But he could neither have dreamt nor wished that Mrs. Barlowe’s unhappy marriage and its suppression should prove the very accidents which would put her in his power, and bestow her on him, for their mutual ruin and misery, and all without much trouble or sacrifice on his part.

He was shocked, incensed, and incredulous when he first heard his sister’s story. What! that lovely, artless, refined young woman a wife without the name!—in all probability deluded into some clandestine connection with a miscreant who had abandoned her! At least she was living apart from her husband, and had so far disowned her marriage in taking service with strangers. He demanded that he should hear the story from Miss Barlowe’s own lips; he would not believe it otherwise.
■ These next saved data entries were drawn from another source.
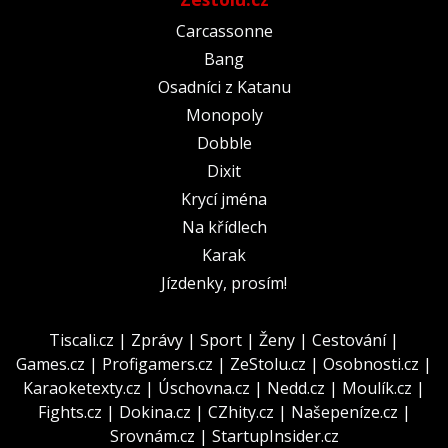
Carcassonne
Bang
Osadníci z Katanu
Monopoly
Dobble
Dixit
Krycí jména
Na křídlech
Karak
Jízdenky, prosím!
Tiscali.cz
|
Zprávy
|
Sport
|
Ženy
|
Cestování
|
Games.cz
|
Profigamers.cz
|
ZeStolu.cz
|
Osobnosti.cz
|
Karaoketexty.cz
|
Úschovna.cz
|
Nedd.cz
|
Moulík.cz
|
Fights.cz
|
Dokina.cz
|
CZhity.cz
|
Našepeníze.cz
|
Srovnám.cz
|
StartupInsider.cz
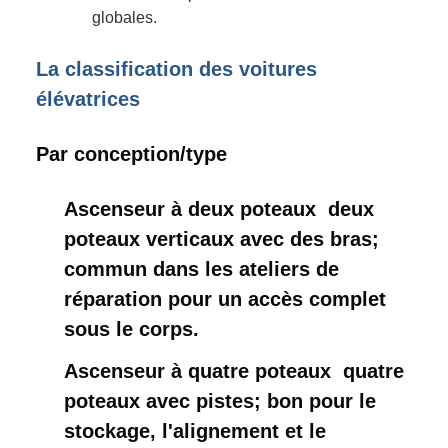
globales.
La classification des voitures
élévatrices
Par conception/type
Ascenseur à deux poteaux ️ deux
poteaux verticaux avec des bras;
commun dans les ateliers de
réparation pour un accès complet
sous le corps.
Ascenseur à quatre poteaux ️ quatre
poteaux avec pistes; bon pour le
stockage, l'alignement et le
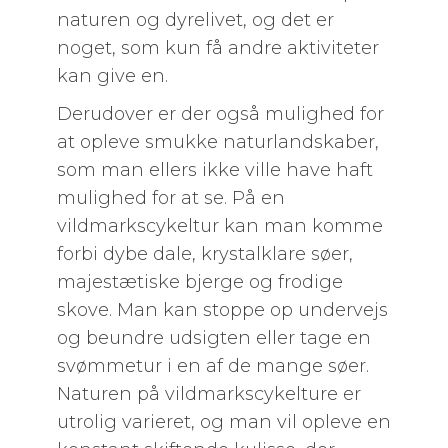
naturen og dyrelivet, og det er
noget, som kun få andre aktiviteter
kan give en.
Derudover er der også mulighed for
at opleve smukke naturlandskaber,
som man ellers ikke ville have haft
mulighed for at se. På en
vildmarkscykeltur kan man komme
forbi dybe dale, krystalklare søer,
majestætiske bjerge og frodige
skove. Man kan stoppe op undervejs
og beundre udsigten eller tage en
svømmetur i en af de mange søer.
Naturen på vildmarkscykelture er
utrolig varieret, og man vil opleve en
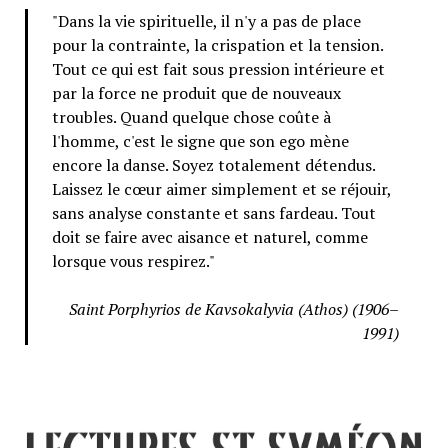
"Dans la vie spirituelle, il n'y a pas de place
pour la contrainte, la crispation et la tension.
Tout ce qui est fait sous pression intérieure et
par la force ne produit que de nouveaux
troubles. Quand quelque chose coûte à
l'homme, c'est le signe que son ego mène
encore la danse. Soyez totalement détendus.
Laissez le cœur aimer simplement et se réjouir,
sans analyse constante et sans fardeau. Tout
doit se faire avec aisance et naturel, comme
lorsque vous respirez."
Saint Porphyrios de Kavsokalyvia (Athos) (1906–
1991)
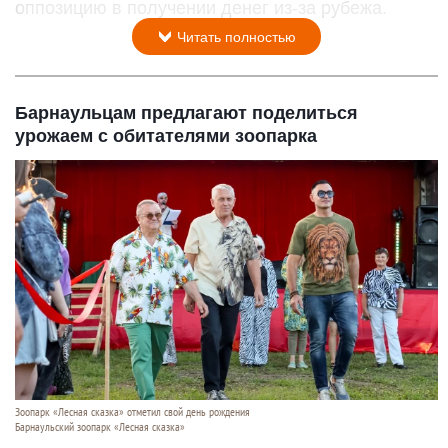
оппозицию в получении денег из-за рубежа.
Читать полностью
Барнаульцам предлагают поделиться
урожаем с обитателями зоопарка
Зоопарк «Лесная сказка» отметил свой день рождения
Барнаульский зоопарк «Лесная сказка»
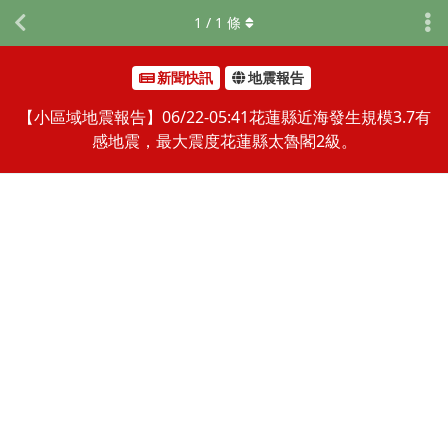
1
/
1
條
新聞快訊
地震報告
【小區域地震報告】06/22-05:41花蓮縣近海發生規模3.7有
感地震，最大震度花蓮縣太魯閣2級。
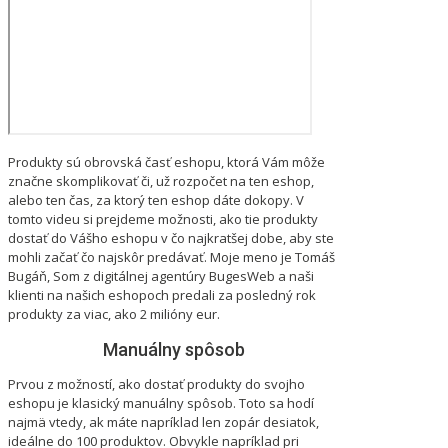
Produkty sú obrovská časť eshopu, ktorá Vám môže
značne skomplikovať či, už rozpočet na ten eshop,
alebo ten čas, za ktorý ten eshop dáte dokopy. V
tomto videu si prejdeme možnosti, ako tie produkty
dostať do Vášho eshopu v čo najkratšej dobe, aby ste
mohli začať čo najskôr predávať. Moje meno je Tomáš
Bugáň, Som z digitálnej agentúry BugesWeb a naši
klienti na našich eshopoch predali za posledný rok
produkty za viac, ako 2 milióny eur.
Manuálny spôsob
Prvou z možností, ako dostať produkty do svojho
eshopu je klasický manuálny spôsob. Toto sa hodí
najmä vtedy, ak máte napríklad len zopár desiatok,
ideálne do 100 produktov. Obvykle napríklad pri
It was a trial for Master Charles even to hint at such a slander to Miss Barlowe, but he brought himself to do it.

He followed Lady Bell as she carried out the crumbs from the breakfast-table to feed the birds in the orchard. “You will forgive me for evening you to such a thing,” he said, agitated and constrained on his own account, and ready to explode with resentment on hers, should the story prove false, as how could it be true?

Yet he was troubled and disturbed in spite of himself by her changing colour, and though she did not refuse to meet his searching glances, by the wistful sorrowful look with which she bespoke his forbearance and charity.

“It must be a mistake, Miss Barlowe,” he urged. “Can it be that you are—a wedded woman, wedded to some wretch who disowns or abuses his vows?”

“Yes, sir, I was wed six months ago,” answered Lady Bell faintly, hanging her head as she spoke. “I was wed against my will, yet I consented at last, and I must abide by my consent. Do you condemn me, Master Charles?”

“I, madam? I have no right either to question or condemn,” pronounced the young man a little stiffly, and very gravely. “I pity you from my soul, and, as I am a gentleman, you may depend upon your sorrows being sacred to me.”

He spoke the truth. More than that, the pang inflicted by the communication acted as a process of disillusion on him. The deception of which Lady Bell stood convicted upon her own showing, the new character in which she appeared, robbed him of his faith in her, nipped in the bud the love which was born of single-hearted homage, and cured him by a sharp cure of his brief passion.

The spell of Lady Bell’s attractions was broken for Master Charles. She could no longer shine in his eyes as a bright particular star. For a time after her confession he avoided her, and was restless, cross, and unhappy in his mind, pining more than ever for his colours and his marching day.